Una flor en la memoria. Una flor roja, recuerda la
princesa. Una flor que parecía construida en papel crepé, tan delicada que
podría romperse al tocarla. Guiada por la curiosidad, únicamente consiguió el
ataque de sus duros pinchos que se defendían amenazantes. La princesa aprendió
a esconder su culpa.
Un armario oscuro, recuerda. Un armario en el que
esconderse tras una travesura inocente y un lugar en el que poder fundirse con
el silencio para abstraerse del mundo y simplemente sentir el ritmo de su corazón.
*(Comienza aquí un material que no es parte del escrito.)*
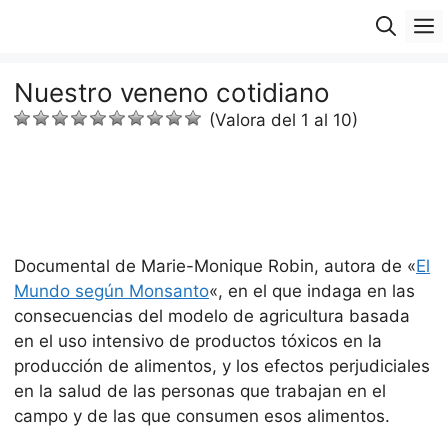
Saltar
M
al
contenido
Nuestro veneno cotidiano
(Valora del 1 al 10)
Documental de Marie-Monique Robin, autora de «
El
Mundo según Monsanto
«, en el que indaga en las
consecuencias del modelo de agricultura basada
en el uso intensivo de productos tóxicos en la
producción de alimentos, y los efectos perjudiciales
en la salud de las personas que trabajan en el
campo y de las que consumen esos alimentos.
La princesa aprendió a escucharse.
Una baldosa rota. Rota, porque su padre sacudió con
fuerza un martillo sobre un coco que salió disparado por la terraza. El coco
que la princesa estaba a punto de merendar. La princesa aprendió que los
adultos no necesitan armarios para ocultar su culpabilidad.
Ahora la princesa cumple 26. Y no hay cocos, ni
armarios, ni cactus que le recuerden lo que aprendió haciéndose mayor en su
castillo. Pero hay cartas que recibe cada día de su mamá que cuentan la
infancia de la princesa, para que ella no se olvide de cómo creció. Para que, a
pesar de la distancia, permitan poner en su rostro una larga sonrisa al
leerlas. Y también, por qué no, alguna lágrima que corra por sus mejillas y
termine con las de su madre fundiéndose en un mismo mar.